Collected data
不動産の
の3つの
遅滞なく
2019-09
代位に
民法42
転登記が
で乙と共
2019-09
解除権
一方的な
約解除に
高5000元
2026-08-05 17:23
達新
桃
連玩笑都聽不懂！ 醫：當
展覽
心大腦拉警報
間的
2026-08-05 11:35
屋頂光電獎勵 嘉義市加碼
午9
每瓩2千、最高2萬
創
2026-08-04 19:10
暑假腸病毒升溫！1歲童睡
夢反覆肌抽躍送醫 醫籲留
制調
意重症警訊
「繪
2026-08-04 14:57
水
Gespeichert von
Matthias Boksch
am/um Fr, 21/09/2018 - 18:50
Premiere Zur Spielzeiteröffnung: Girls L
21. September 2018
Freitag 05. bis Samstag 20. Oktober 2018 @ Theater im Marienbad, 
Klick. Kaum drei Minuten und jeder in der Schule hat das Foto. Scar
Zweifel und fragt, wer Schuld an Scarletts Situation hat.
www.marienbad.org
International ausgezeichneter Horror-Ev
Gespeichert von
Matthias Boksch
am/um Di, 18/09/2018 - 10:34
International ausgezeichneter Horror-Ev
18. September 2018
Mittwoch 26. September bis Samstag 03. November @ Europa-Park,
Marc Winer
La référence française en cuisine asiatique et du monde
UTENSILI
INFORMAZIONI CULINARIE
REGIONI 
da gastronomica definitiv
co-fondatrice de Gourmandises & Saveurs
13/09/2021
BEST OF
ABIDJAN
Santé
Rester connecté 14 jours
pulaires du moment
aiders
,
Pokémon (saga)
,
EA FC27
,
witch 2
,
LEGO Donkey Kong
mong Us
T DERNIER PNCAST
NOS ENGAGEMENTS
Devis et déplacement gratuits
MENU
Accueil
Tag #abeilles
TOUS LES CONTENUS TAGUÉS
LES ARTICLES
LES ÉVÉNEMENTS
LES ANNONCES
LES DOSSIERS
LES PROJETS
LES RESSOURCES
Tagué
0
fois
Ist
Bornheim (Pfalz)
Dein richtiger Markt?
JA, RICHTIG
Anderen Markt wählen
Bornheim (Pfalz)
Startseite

■ **Activity**
Only the count is wanted. Find the lines of the records that include the word "Samstag" and state how many.

■ **Output for this exercise**
2